Эйтор, сидевший на импровизированном троне, простом кресле с высокой резной спинкой, бросил на своего полководца недовольный взгляд, но промолчал. Он и сам понимал, что скоплено немало сил, и пора начинать действовать. Но король до дрожи, до холодного пота боялся проиграть эту войну, и потому никак не мог решиться. Всего несколько слов - и армия стальным потоком хлынет на врага, но именно эти слова Эйтор и не мог произнести, ведь потом пути назад уже не будет.

  - Пора, мой господин, - вторил Грефусу и прозванный Одноухим Лисом старик-лорд. - Состязаться с Эрвином в числе воинов нет смысла. Нужно наступать, и немедленно. Сейчас силы наши примерно равны, а это означает, что тот обреете больше шансов на победу, кто будет действовать, навязав противнику свою волю, заставив поступать, как выгодно себе. И если мы еще станем ждать, враг сам явится сюда, взяв замок в осаду.
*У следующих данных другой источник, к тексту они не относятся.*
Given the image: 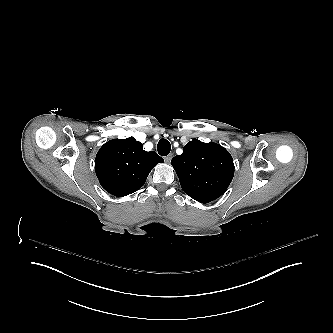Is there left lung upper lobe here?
Masks as SVG:
<instances>
[{"label":"left lung upper lobe","mask_w":333,"mask_h":333,"mask_svg":"<svg viewBox=\"0 0 333 333\" xmlns=\"http://www.w3.org/2000/svg\"><path fill=\"white\" fill-rule=\"evenodd\" d=\"M183 191L200 203H208L225 193L234 176L230 153L216 143L189 141L172 161Z\"/></svg>","instance_id":"1"}]
</instances>
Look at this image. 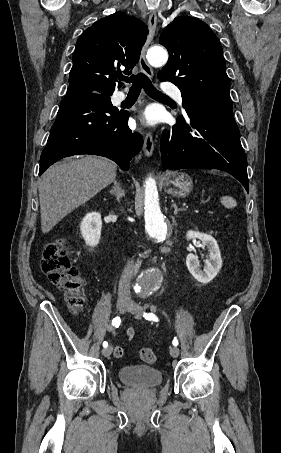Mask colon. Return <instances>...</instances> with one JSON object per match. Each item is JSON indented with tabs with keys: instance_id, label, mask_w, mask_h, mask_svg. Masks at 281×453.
I'll use <instances>...</instances> for the list:
<instances>
[{
	"instance_id": "5ec220e1",
	"label": "colon",
	"mask_w": 281,
	"mask_h": 453,
	"mask_svg": "<svg viewBox=\"0 0 281 453\" xmlns=\"http://www.w3.org/2000/svg\"><path fill=\"white\" fill-rule=\"evenodd\" d=\"M69 250L62 240L46 242L42 245V270L49 274L60 290L67 296L71 309L78 313L86 312V303L81 278L76 267L71 265ZM139 358L143 363H155L157 354L150 349H140Z\"/></svg>"
}]
</instances>
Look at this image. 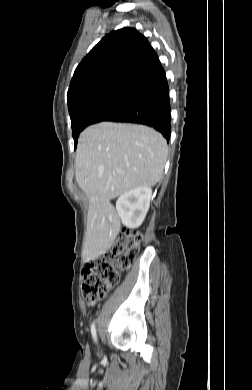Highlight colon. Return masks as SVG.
Listing matches in <instances>:
<instances>
[{
  "instance_id": "1",
  "label": "colon",
  "mask_w": 252,
  "mask_h": 390,
  "mask_svg": "<svg viewBox=\"0 0 252 390\" xmlns=\"http://www.w3.org/2000/svg\"><path fill=\"white\" fill-rule=\"evenodd\" d=\"M142 235L123 233L103 257L88 262L83 269V292L90 305L101 300L119 280V271L130 267L139 252Z\"/></svg>"
}]
</instances>
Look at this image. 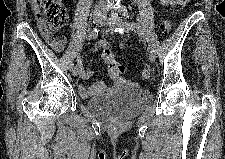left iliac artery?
Wrapping results in <instances>:
<instances>
[{
    "mask_svg": "<svg viewBox=\"0 0 225 159\" xmlns=\"http://www.w3.org/2000/svg\"><path fill=\"white\" fill-rule=\"evenodd\" d=\"M129 24H130L132 30H134V31L138 32L140 35H142L141 41H143L150 48L152 45L148 38L149 36H148L147 31L144 28H142V26L138 23L129 22Z\"/></svg>",
    "mask_w": 225,
    "mask_h": 159,
    "instance_id": "1",
    "label": "left iliac artery"
}]
</instances>
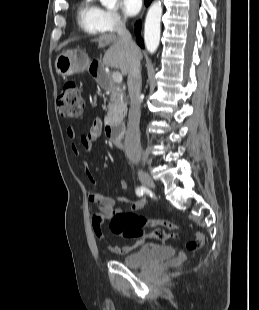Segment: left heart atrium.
<instances>
[{
    "mask_svg": "<svg viewBox=\"0 0 259 310\" xmlns=\"http://www.w3.org/2000/svg\"><path fill=\"white\" fill-rule=\"evenodd\" d=\"M121 5L127 16H135L142 8V0H121Z\"/></svg>",
    "mask_w": 259,
    "mask_h": 310,
    "instance_id": "left-heart-atrium-1",
    "label": "left heart atrium"
}]
</instances>
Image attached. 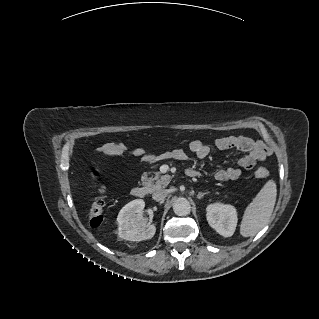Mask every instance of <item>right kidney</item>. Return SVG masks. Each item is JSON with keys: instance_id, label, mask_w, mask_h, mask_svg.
Here are the masks:
<instances>
[{"instance_id": "right-kidney-1", "label": "right kidney", "mask_w": 319, "mask_h": 319, "mask_svg": "<svg viewBox=\"0 0 319 319\" xmlns=\"http://www.w3.org/2000/svg\"><path fill=\"white\" fill-rule=\"evenodd\" d=\"M145 202L136 199L126 204L117 217L118 236L129 241H141L151 239L156 227L154 224L147 226V219L142 215Z\"/></svg>"}]
</instances>
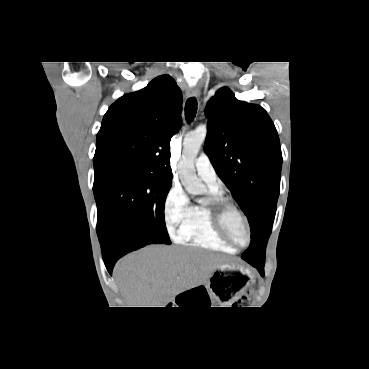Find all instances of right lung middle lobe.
<instances>
[{
	"label": "right lung middle lobe",
	"instance_id": "dd1d6c3e",
	"mask_svg": "<svg viewBox=\"0 0 369 369\" xmlns=\"http://www.w3.org/2000/svg\"><path fill=\"white\" fill-rule=\"evenodd\" d=\"M97 235L128 229L150 244H171L164 220L166 196L172 180L132 168H94Z\"/></svg>",
	"mask_w": 369,
	"mask_h": 369
}]
</instances>
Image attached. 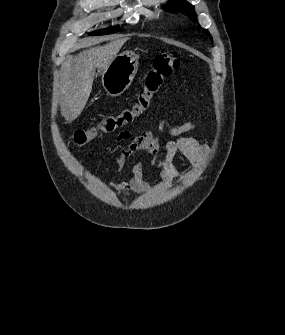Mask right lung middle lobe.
<instances>
[{
    "mask_svg": "<svg viewBox=\"0 0 285 335\" xmlns=\"http://www.w3.org/2000/svg\"><path fill=\"white\" fill-rule=\"evenodd\" d=\"M119 28V26L117 27H112V28H108L105 30H101V31H95L93 33H90V35H105V34H111V33H115L116 30Z\"/></svg>",
    "mask_w": 285,
    "mask_h": 335,
    "instance_id": "right-lung-middle-lobe-1",
    "label": "right lung middle lobe"
}]
</instances>
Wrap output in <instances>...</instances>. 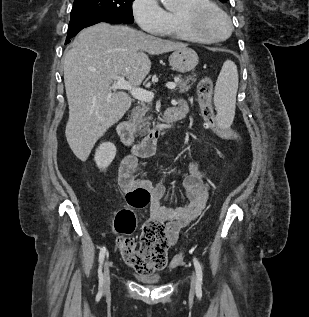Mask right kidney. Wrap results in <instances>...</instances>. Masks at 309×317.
Here are the masks:
<instances>
[{
  "label": "right kidney",
  "instance_id": "right-kidney-1",
  "mask_svg": "<svg viewBox=\"0 0 309 317\" xmlns=\"http://www.w3.org/2000/svg\"><path fill=\"white\" fill-rule=\"evenodd\" d=\"M116 155V147L113 143L103 142L97 148L94 160L100 170H105Z\"/></svg>",
  "mask_w": 309,
  "mask_h": 317
}]
</instances>
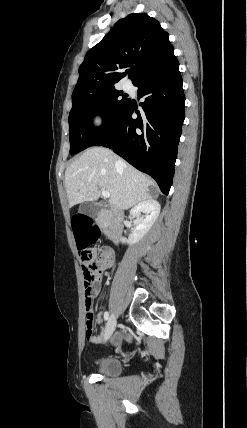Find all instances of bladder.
Listing matches in <instances>:
<instances>
[{
	"label": "bladder",
	"instance_id": "31cf9c89",
	"mask_svg": "<svg viewBox=\"0 0 247 428\" xmlns=\"http://www.w3.org/2000/svg\"><path fill=\"white\" fill-rule=\"evenodd\" d=\"M121 362L118 357L108 355L97 360L94 364V370L102 375L115 376L121 372Z\"/></svg>",
	"mask_w": 247,
	"mask_h": 428
}]
</instances>
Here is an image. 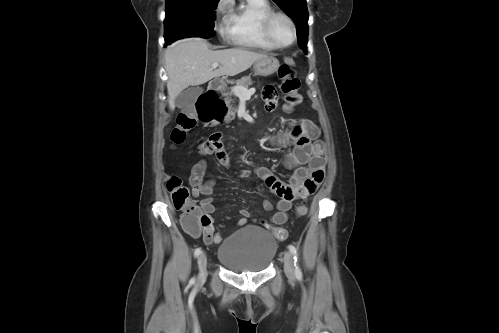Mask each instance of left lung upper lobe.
I'll return each mask as SVG.
<instances>
[{
  "mask_svg": "<svg viewBox=\"0 0 499 333\" xmlns=\"http://www.w3.org/2000/svg\"><path fill=\"white\" fill-rule=\"evenodd\" d=\"M276 4L289 15L297 28L298 44L304 52L307 51L308 11L306 0H274Z\"/></svg>",
  "mask_w": 499,
  "mask_h": 333,
  "instance_id": "left-lung-upper-lobe-1",
  "label": "left lung upper lobe"
}]
</instances>
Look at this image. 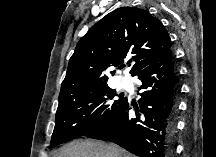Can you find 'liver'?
Wrapping results in <instances>:
<instances>
[{
    "instance_id": "1",
    "label": "liver",
    "mask_w": 216,
    "mask_h": 157,
    "mask_svg": "<svg viewBox=\"0 0 216 157\" xmlns=\"http://www.w3.org/2000/svg\"><path fill=\"white\" fill-rule=\"evenodd\" d=\"M54 157H132V154L115 144L88 140L69 143Z\"/></svg>"
}]
</instances>
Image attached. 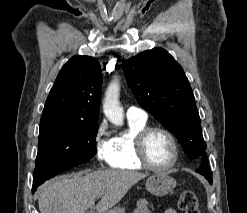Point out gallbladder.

Прихвостни Эрвина и горцы общими усилиями сокрушат нас, измотают, возьмут измором.

Возможно, Маркус и прослыл хитрецом и интриганом, но он был умен, многое узнав и осмыслив за свою долгую жизнь. И то, что давно уже лорд не вел лично в бой свою дружину, не означало, что он был вовсе не сведущ в военном искусстве. И с этим соглашался сам Эйтор.

  - Почти всегда побеждает тот, кто ударит первым, - медленно, словно нехотя, произнес поежившийся под требовательными взглядами соратников король. - Так было, есть и будет, а немногие исключения делают правило лишь более незыблемым. Что ж, - вздохнул государь, - видимо, час пробил. - И, сдержав обреченный вздох, насколько мог твердо, произнес, взглянув в глаза лорду Грефусу: - Передайте приказ всем отрядам. Выступаем завтра на рассвете.

Грефус кивнул, мотнув взлохмаченной головой. А спустя считанные минуты долгожданная весть разлетелась по всему лагерю, людскому морю, бурлившему под высокими стенами замка. И напряженное выражение на лицах воинов сменялось радостью.

  - Выступаем, - сверкая глазами, говорили в этот вечер друг другу все, и рыцари, и простые солдаты, и даже слуги, которым точно не суждено было покинуть обиталище лорда Маркуса. - Выступаем! В бой, на Фальхейн!

Никто не тешил себя верой в собственное бессмертие. Взяв в руки оружие, каждый понимал, что рано или поздно падет в кровавой сече, но те, кто избрал путь воина, кот сделал битву своим ремеслом, смирились с этим. Прошлое было мертво, в будущем каждого из них ждала неизвестность, и все эти суровые люди, ветераны, для которых хрипы раненых были милее любой песни, спешили жить настоящим.

А потому с наступлением сумерек ярче обычного разгорелись костры, зазвучали песни, кто-то раздобыл вино, спеша распить его со старыми товарищами или новыми приятелям. И, глядя на веселье с высоты донжона, впервые в этот миг король Эйтор поверил в свою победу, перестав терзаться сомнениями, отринув, наконец, неуверенность. Он вернет себе престол, войдет в столицу победителем, и весь Альфион склонится пред своим государем. Будет так, и не иначе.